### EXERCISE REQUIREMENTS
Please report how many lines in the records below contain "التي". Reply with the number alone.

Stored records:
**********
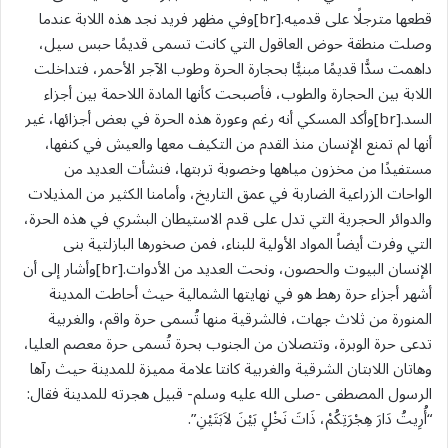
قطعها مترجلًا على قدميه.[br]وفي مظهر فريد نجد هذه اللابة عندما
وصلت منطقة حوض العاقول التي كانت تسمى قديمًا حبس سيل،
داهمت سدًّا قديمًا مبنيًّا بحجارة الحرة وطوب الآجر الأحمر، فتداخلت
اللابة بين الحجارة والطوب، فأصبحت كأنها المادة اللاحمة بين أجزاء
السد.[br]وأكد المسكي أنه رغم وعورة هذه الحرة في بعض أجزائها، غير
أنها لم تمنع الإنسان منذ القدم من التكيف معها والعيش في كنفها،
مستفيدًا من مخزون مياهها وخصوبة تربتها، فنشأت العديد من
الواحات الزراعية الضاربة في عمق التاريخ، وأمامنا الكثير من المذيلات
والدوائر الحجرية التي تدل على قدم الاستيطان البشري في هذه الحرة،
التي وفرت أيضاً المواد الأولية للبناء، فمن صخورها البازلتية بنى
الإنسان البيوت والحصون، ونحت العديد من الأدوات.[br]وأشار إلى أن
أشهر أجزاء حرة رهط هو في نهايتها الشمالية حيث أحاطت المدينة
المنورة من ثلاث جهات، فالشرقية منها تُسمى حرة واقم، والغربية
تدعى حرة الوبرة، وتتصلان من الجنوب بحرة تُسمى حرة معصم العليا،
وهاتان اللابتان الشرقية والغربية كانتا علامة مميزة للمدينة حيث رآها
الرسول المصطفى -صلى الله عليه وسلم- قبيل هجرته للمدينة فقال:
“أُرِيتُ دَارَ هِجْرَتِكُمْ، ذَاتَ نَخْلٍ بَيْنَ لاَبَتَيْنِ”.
**********
### RESULT FOR THIS EXERCISE
3